In the effort to gain work at competitive prices, all pretense of safety and accountability are thrown to the wind by the shipbuilders, as well as the Unions, who are determined to keep the jobs in place that ensure the easy flow of Union Dues to the fat cats who sit at the top of the pyramid. As a former memeber of the National Maritime Union, I can identify with the frustation that comes with the realization that you have been paying dues to the very people who are doing their level best to forfeit your job.

By the time I entered the dry dock in the Brooklyn Navy Yard for repairs in 1980, I was already familiar with the grounds, having been there with my father during the 1960’s. He was like that, taking the odd drive and showing my brother and I the different aspects of the city. We roamed the Fulton Fish Market, which at the time was completely worn down and decrepit. We wandered Battery Park when the remains of the old Castle garden were still there, and rode the Staten Island Ferry, climbed the Statue of Liberty and the Empire State Building. But nothing captured me like the aura of history surrounding the Brooklyn Navy Yard.

From 1801- 1966 this was the place where many of the great ships had been repaired prior to returning to sea duty. It was also the birthplace of countless other vessels, among them the hundreds of "Liberty Ships" that helped to win the Second World War. Located in Wallabout Bay, opposite lower Manhattan, this was where the Battle of Brooklyn was fought. The bay was where the British held Yankee prisoners aboard “prison hulks”, ships that were derelict and filled with rats and vermin.

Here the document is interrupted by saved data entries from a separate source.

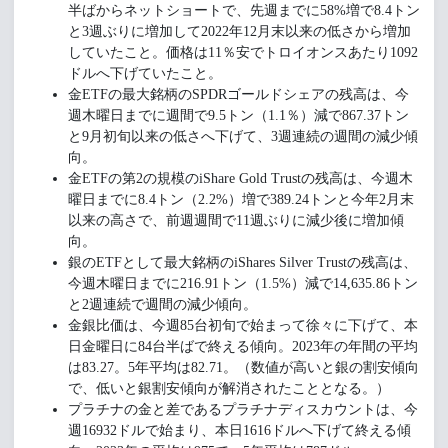
半ばからネットショートで、先週までに58%増で8.4トン
と3週ぶりに増加して2022年12月末以来の低さから増加
していたこと。価格は11％安でトロイオンスあたり1092
ドルへ下げていたこと。
金ETFの最大銘柄のSPDRゴールドシェアの残高は、今
週木曜日までに週間で9.5トン（1.1％）減で867.37トン
と9月初旬以来の低さへ下げて、3週連続の週間の減少傾
向。
金ETFの第2の規模のiShare Gold Trustの残高は、今週木
曜日までに8.4トン（2.2%）増で389.24トンと今年2月末
以来の高さで、前週週間で11週ぶりに減少後に増加傾
向。
銀のETFとして最大銘柄のiShares Silver Trustの残高は、
今週木曜日までに216.91トン（1.5%）減で14,635.86トン
と2週連続で週間の減少傾向。
金銀比価は、今週85台初旬で始まって徐々に下げて、本
日金曜日に84台半ばで終える傾向。2023年の年間の平均
は83.27。5年平均は82.71。（数値が高いと銀の割安傾向
で、低いと銀割安傾向が解消されたこととなる。）
プラチナの金と差であるプラチナディスカウントは、今
週16932ドルで始まり、本日1616ドルへ下げて終える傾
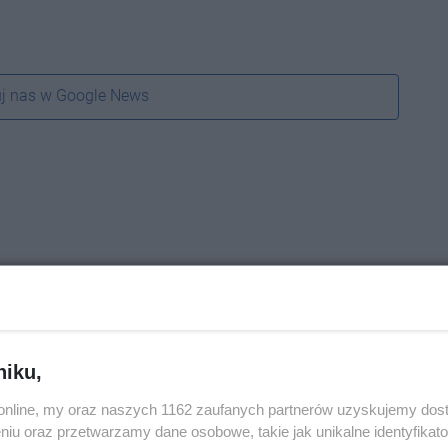
j nas w Google News
niku,
o.online, my oraz naszych 1162 zaufanych partnerów uzyskujemy dos
niu oraz przetwarzamy dane osobowe, takie jak unikalne identyfikat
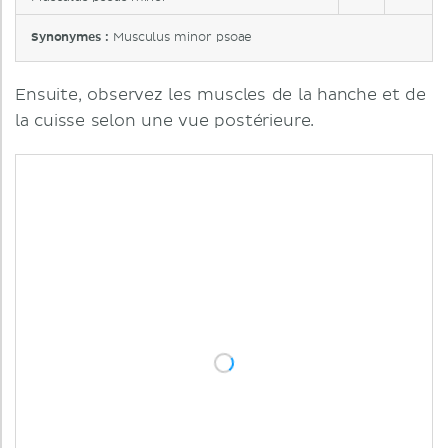
Synonymes :
Musculus minor psoae
Ensuite, observez les muscles de la hanche et de
la cuisse selon une vue postérieure.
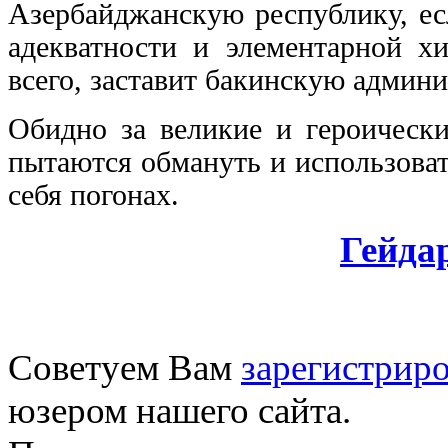
Азербайджанскую республику, ес
адекватности и элементарной х
всего, заставит бакинскую админ
Обидно за великие и героически
пытаются обмануть и использова
себя погонах.
Гейда
Советуем Вам
зарегистриро
юзером нашего сайта.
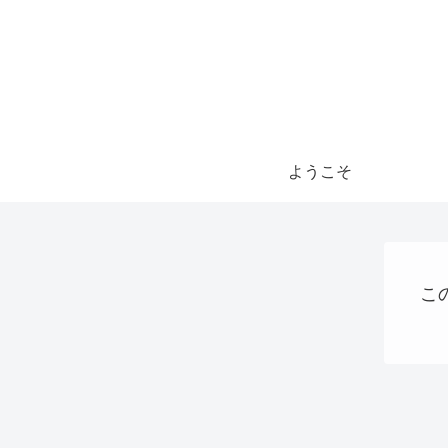
ようこそ
こ
お金の話
プログラミング
VPS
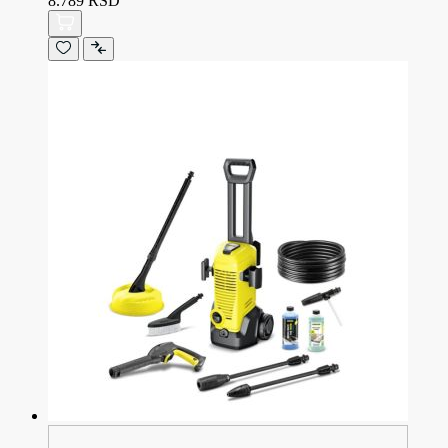
8.789 RSD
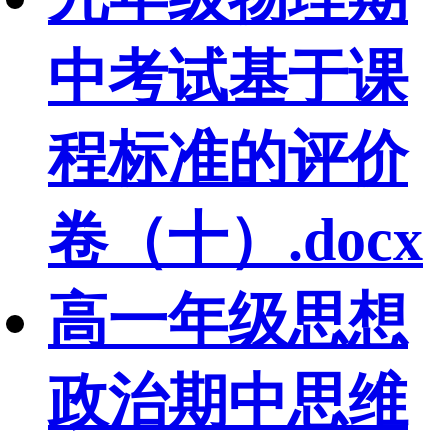
中考试基于课
程标准的评价
卷（十）.docx
高一年级思想
政治期中思维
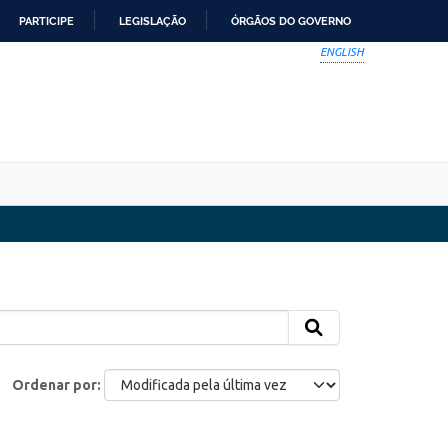
PARTICIPE
LEGISLAÇÃO
ÓRGÃOS DO GOVERNO
ENGLISH
Ordenar por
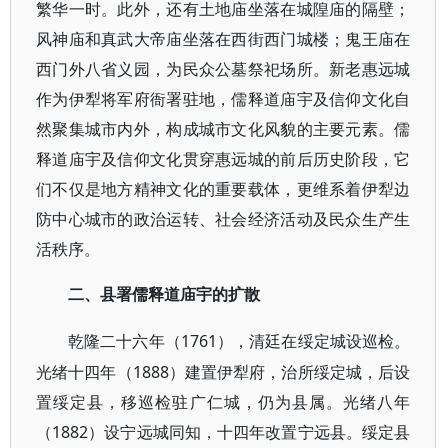
繁华一时。此外，还有土地庙坐落在城隍庙的隔壁；
风神庙和真武大帝庙坐落在西街西门城楼；鬼王庙在
西门外八省义园，为民众公墓祭祀场所。新老惠远城
作为伊犁将军府衙署驻地，儒释道庙宇及信仰文化自
然聚集城市内外，构成城市文化风貌的主要元素。儒
释道庙宇及信仰文化贯穿惠远城的前后历史阶段，它
们不仅是地方精神文化的重要载体，更维系着伊犁边
防中心城市的政治运转、社会经济活动及民众生产生
活秩序。
二、县署儒释道庙宇的扩散
1761），清廷在绥定城设巡检。
乾隆二十六年（
光绪十四年（1888）建置伊犁府，治所绥定城，后设
置绥定县，移巡检驻广仁城，仍为县属。光绪八年
（1882）设宁远城同知，十四年改置宁远县。绥定县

Most of the prisoners never left the “hulks” alive.

Mr. Trezza has a wonderful site for this book that deals more closely with the Brooklyn Navy Yard and Coastal Drydock, as well as Seatrain's history of their time in the Yards. This is the link;

http://brooklynsteel-bloodtenacity.com/default.aspx


In addition, he has posted 20 years worth of photos from the last 2 decades of shipbuilding at the Navy yard. This is the link to those photos;

http://www.brooklynhistory.org/library/search.html


Be sure to reference the Brooklyn Historical Society-Seatrain Collection. Mr. Trezza is currently working to establish a Museum, within the Navy Yard, that will showcase our skills,and history as Americans, of building ships; as well as to cast light upon the political weaknesses and calculated business moves, that came to desroy a once thriving industry. His story is a fascinating tale about one man's struggle to deal with it all, while still putting food on the family table.